Right-size Workloads

Over-provisioned resource requests are the most common source of Kubernetes waste. A pod that requests 2 CPU but consistently uses 0.2 CPU pays for ten times more compute than it needs — and that cost compounds across every replica and every namespace.

This guide walks you through identifying over-provisioned workloads, interpreting CostPilot’s recommendations, calculating correct request values, and applying changes safely.

Prerequisites

  • CostPilot agent installed with at least 48 hours of metrics collected
  • Insights generated (triggered automatically at 5,000 metrics; check the Insights tab)
  • kubectl access to apply resource changes

Step 1: Find inefficient workloads

  1. Navigate to Cost Explorer and set the Group by dimension to Workload.
  2. Sort the table by the Efficiency column in ascending order (lowest efficiency first).
  3. Look for workloads with an efficiency grade of D, E, or F.

CostPilot uses a weighted efficiency score based on actual CPU and memory usage relative to requests:

GradeEfficiency rangeInterpretation
A90–100%Well-tuned — requests closely match usage
B75–89%Acceptable — minor overprovisioning
C60–74%Moderate waste — worth investigating
D45–59%Significant overprovisioning — action recommended
E30–44%Severe waste — prioritise for right-sizing
F0–29%Critical waste — very likely misconfigured
Tip

Focus on high-cost, low-efficiency workloads first.

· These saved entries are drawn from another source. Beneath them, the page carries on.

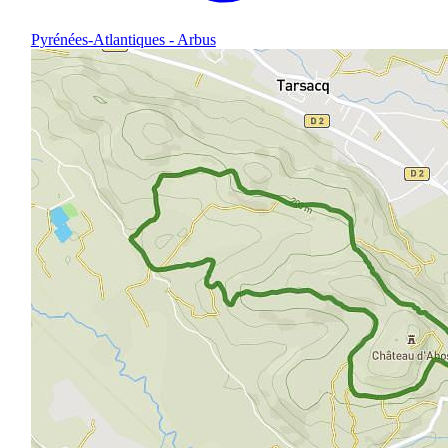
Pyrénées-Atlantiques - Arbus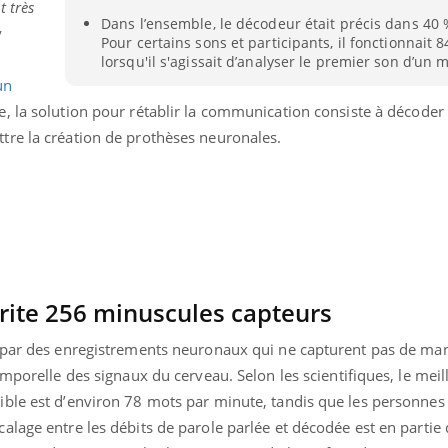
t très
Dans l’ensemble, le décodeur était précis dans 40 
y
Pour certains sons et participants, il fonctionnait
lorsqu'il s'agissait d’analyser le premier son d’un m
un
pe, la solution pour rétablir la communication consiste à décoder
re la création de prothèses neuronales.
brite 256 minuscules capteurs
é par des enregistrements neuronaux qui ne capturent pas de ma
emporelle des signaux du cerveau. Selon les scientifiques, le meil
ble est d’environ 78 mots par minute, tandis que les personnes 
lage entre les débits de parole parlée et décodée est en partie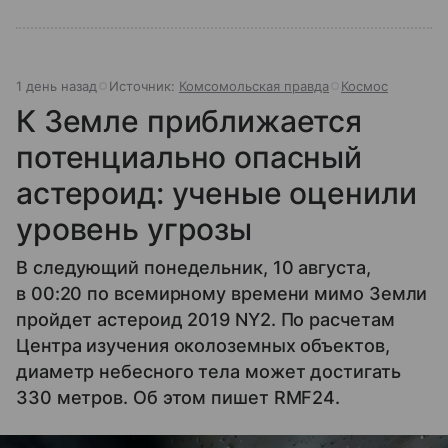
1 день назад
Источник:
Комсомольская правда
Космос
К Земле приближается
потенциально опасный
астероид: ученые оценили
уровень угрозы
В следующий понедельник, 10 августа,
в 00:20 по всемирному времени мимо Земли
пройдет астероид 2019 NY2. По расчетам
Центра изучения околоземных объектов,
диаметр небесного тела может достигать
330 метров. Об этом пишет RMF24.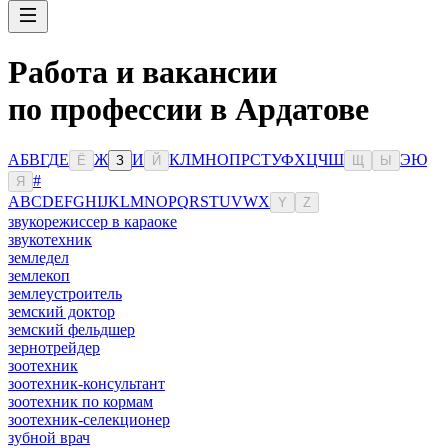
Работа и вакансии
по профессии в Ардатове
А
Б
В
Г
Д
Е
Ж
И
К
Л
М
Н
О
П
Р
С
Т
У
Ф
Х
Ц
Ч
Ш
Э
Ю
Ё
З
Й
Щ
Ы
#
Я
A
B
C
D
E
F
G
H
I
J
K
L
M
N
O
P
Q
R
S
T
U
V
W
X
Y
Z
звукорежиссер в караоке
звукотехник
земледел
землекоп
землеустроитель
земский доктор
земский фельдшер
зернотрейдер
зоотехник
зоотехник-консультант
зоотехник по кормам
зоотехник-селекционер
зубной врач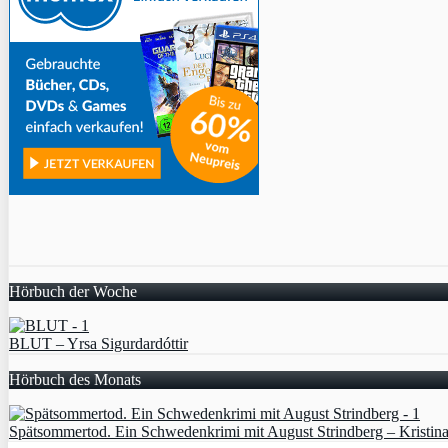
Hörbuch der Woche
BLUT – Yrsa Sigurdardóttir
Hörbuch des Monats
Spätsommertod. Ein Schwedenkrimi mit August Strindberg – Kristin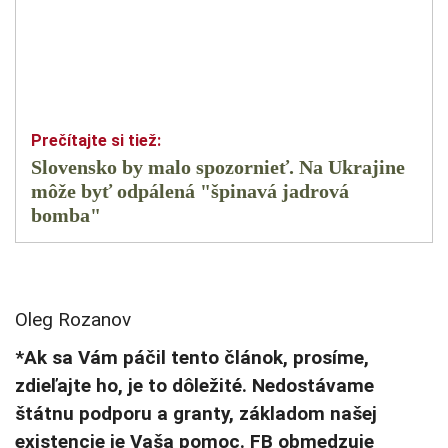
Slovensko by malo spozornieť. Na Ukrajine
môže byť odpálená "špinavá jadrová
bomba"
Oleg Rozanov
*Ak sa Vám páčil tento článok, prosíme,
zdieľajte ho, je to dôležité. Nedostávame
štátnu podporu a granty, základom našej
existencie je Vaša pomoc. FB obmedzuje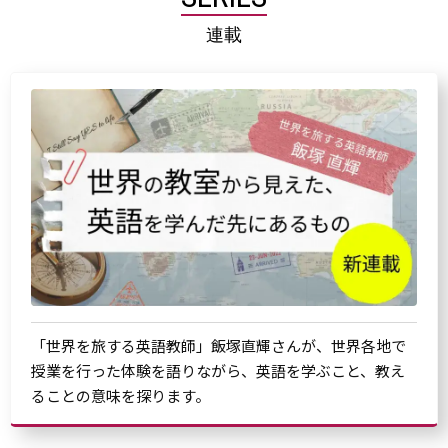
連載
「世界を旅する英語教師」飯塚直輝さんが、世界各地で
授業を行った体験を語りながら、英語を学ぶこと、教え
ることの意味を探ります。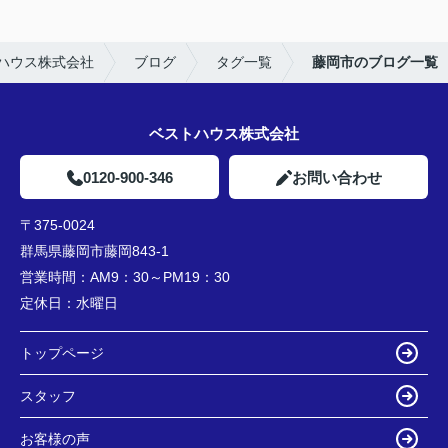
ハウス株式会社
ブログ
タグ一覧
藤岡市のブログ一覧
ベストハウス株式会社
0120-900-346
お問い合わせ
〒375-0024
群馬県藤岡市藤岡843-1
営業時間：
AM9：30～PM19：30
定休日：
水曜日
トップページ
スタッフ
お客様の声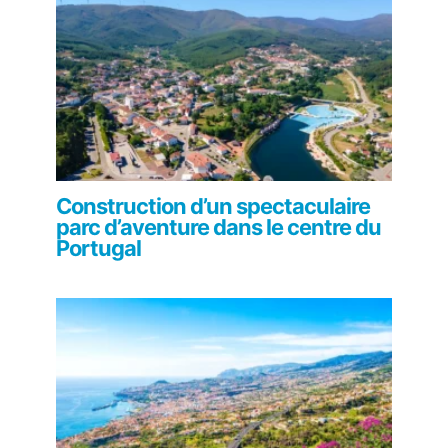
Construction d’un spectaculaire
parc d’aventure dans le centre du
Portugal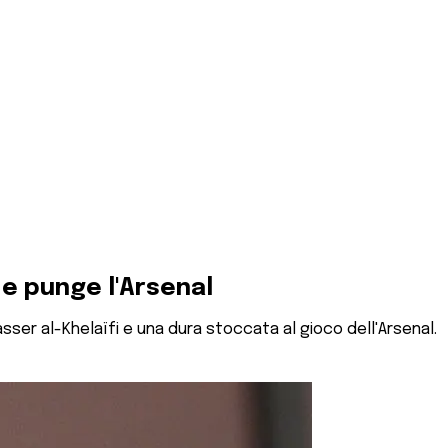
 e punge l'Arsenal
ser al-Khelaïfi e una dura stoccata al gioco dell'Arsenal.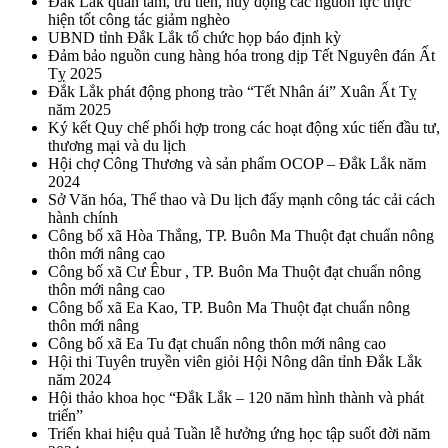
Đắk Lắk quan tâm, ưu tiên, huy động các nguồn lực thực
hiện tốt công tác giảm nghèo
UBND tỉnh Đắk Lắk tổ chức họp báo định kỳ
Đảm bảo nguồn cung hàng hóa trong dịp Tết Nguyên đán Ất
Tỵ 2025
Đắk Lắk phát động phong trào “Tết Nhân ái” Xuân Ất Tỵ
năm 2025
Ký kết Quy chế phối hợp trong các hoạt động xúc tiến đầu tư,
thương mại và du lịch
Hội chợ Công Thương và sản phẩm OCOP – Đắk Lắk năm
2024
Sở Văn hóa, Thể thao và Du lịch đẩy mạnh công tác cải cách
hành chính
Công bố xã Hòa Thắng, TP. Buôn Ma Thuột đạt chuẩn nông
thôn mới nâng cao
Công bố xã Cư Êbur , TP. Buôn Ma Thuột đạt chuẩn nông
thôn mới nâng cao
Công bố xã Ea Kao, TP. Buôn Ma Thuột đạt chuẩn nông
thôn mới nâng
Công bố xã Ea Tu đạt chuẩn nông thôn mới nâng cao
Hội thi Tuyên truyền viên giỏi Hội Nông dân tỉnh Đắk Lắk
năm 2024
Hội thảo khoa học “Đắk Lắk – 120 năm hình thành và phát
triển”
Triển khai hiệu quả Tuần lễ hưởng ứng học tập suốt đời năm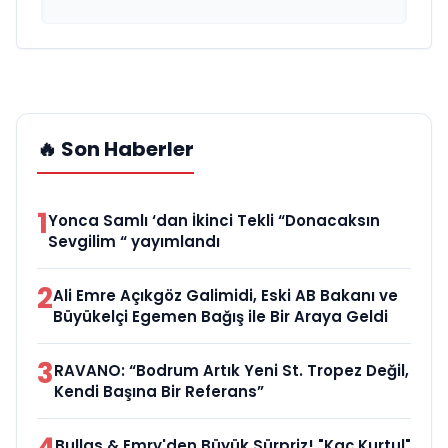
🔥 Son Haberler
1
Yonca Samlı ‘dan İkinci Tekli “Donacaksın
Sevgilim “ yayımlandı
2
Ali Emre Açıkgöz Galimidi, Eski AB Bakanı ve
Büyükelçi Egemen Bağış ile Bir Araya Geldi
3
RAVANO: “Bodrum Artık Yeni St. Tropez Değil,
Kendi Başına Bir Referans”
Bullas & Emry'den Büyük Sürpriz! "Kaç Kurtul"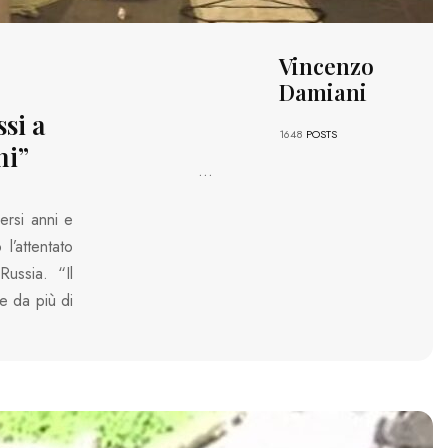
Vincenzo
Damiani
ssi a
1648
POSTS
ni”
...
ersi anni e
l’attentato
Russia. “Il
e da più di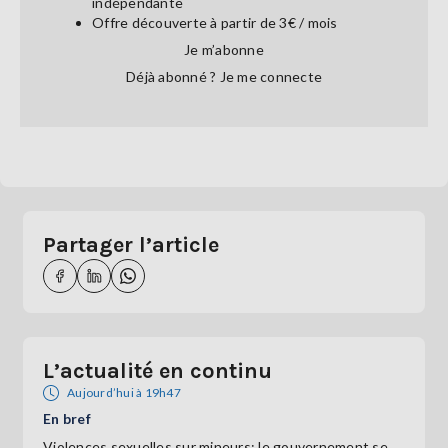
indépendante
Offre découverte à partir de 3€ / mois
Je m’abonne
Déjà abonné ?
Je me connecte
Partager l’article
L’actualité en continu
Aujourd’hui à 19h47
En bref
Violences sexuelles sur mineurs: le gouvernement se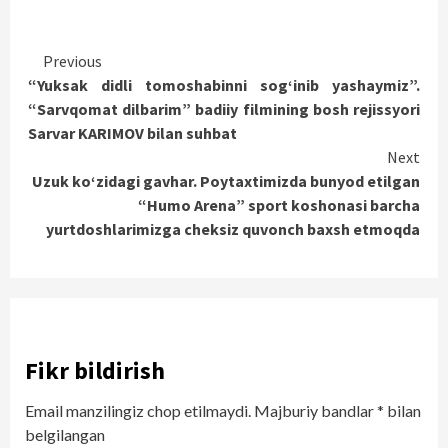
Continue
Previous
“Yuksak didli tomoshabinni sog‘inib yashaymiz”.
Reading
“Sarvqomat dilbarim” badiiy filmining bosh rejissyori
Sarvar KARIMOV bilan suhbat
Next
Uzuk ko‘zidagi gavhar. Poytaxtimizda bunyod etilgan
“Humo Arena” sport koshonasi barcha
yurtdoshlarimizga cheksiz quvonch baxsh etmoqda
Fikr bildirish
Email manzilingiz chop etilmaydi.
Majburiy bandlar
*
bilan
belgilangan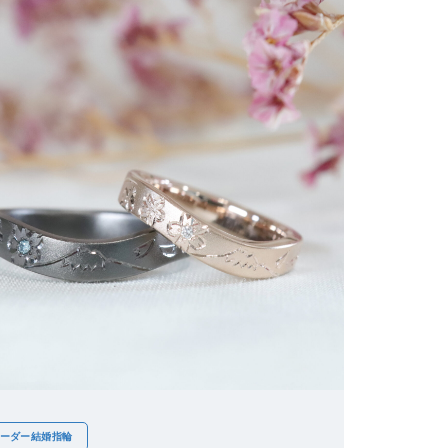
ーダー結婚指輪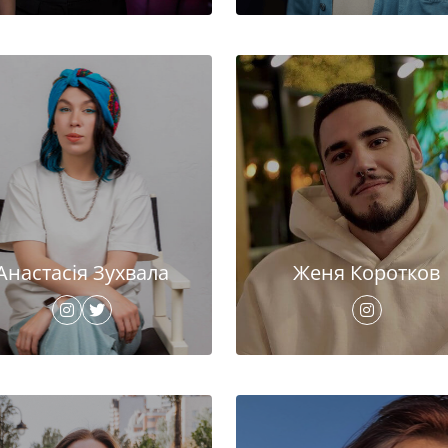
Анастасія Зухвала
Женя Коротков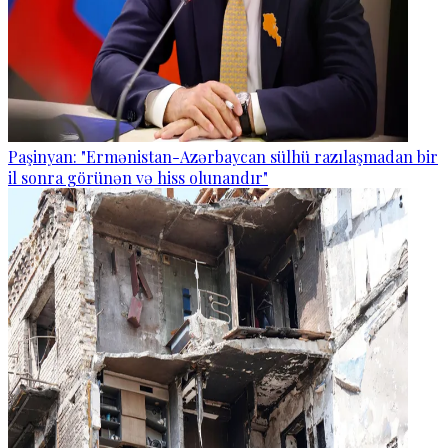
Paşinyan: "Ermənistan-Azərbaycan sülhü razılaşmadan bir
il sonra görünən və hiss olunandır"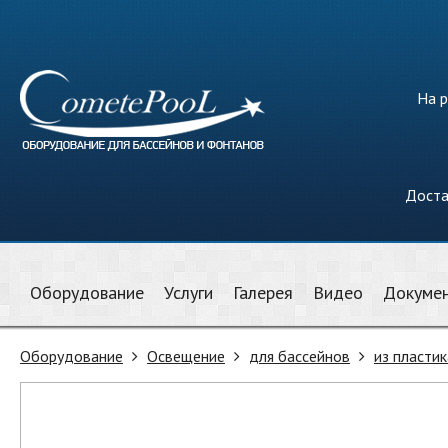
На р
Доста
Оборудование
Услуги
Галерея
Видео
Докуме
Оборудование
Освещение
для бассейнов
из пластик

A grade F workload that costs £5/month is less impactful than a grade D workload costing £500/month. Use the Cost column alongside Efficiency to prioritise.


Step 2: Read the Insights recommendations

Navigate to the Insights tab. CostPilot automatically generates right-sizing recommendations for over-provisioned workloads.

Each insight includes:

  • Current requests: What the pod is currently requesting
  • Observed P95 usage: The 95th percentile of actual usage over the analysis window
  • Recommended requests: The suggested new values (P95 × safety margin)
  • Estimated monthly saving: How much you would save if you applied the recommendation
Note

Insights are generated after every 5,000 metrics collected from your cluster. On a busy cluster this may happen multiple times per day. On a quieter cluster, allow a few hours after installation before expecting recommendations.


Step 3: Calculate correct requests

CostPilot’s recommended values use the following formula:

Recommended CPU request    = P95 CPU usage  × 1.15
Recommended memory request = P95 memory usage × 1.15

The 1.15 multiplier provides a 15% safety headroom above the observed peak. This is a sensible default for most stateless workloads.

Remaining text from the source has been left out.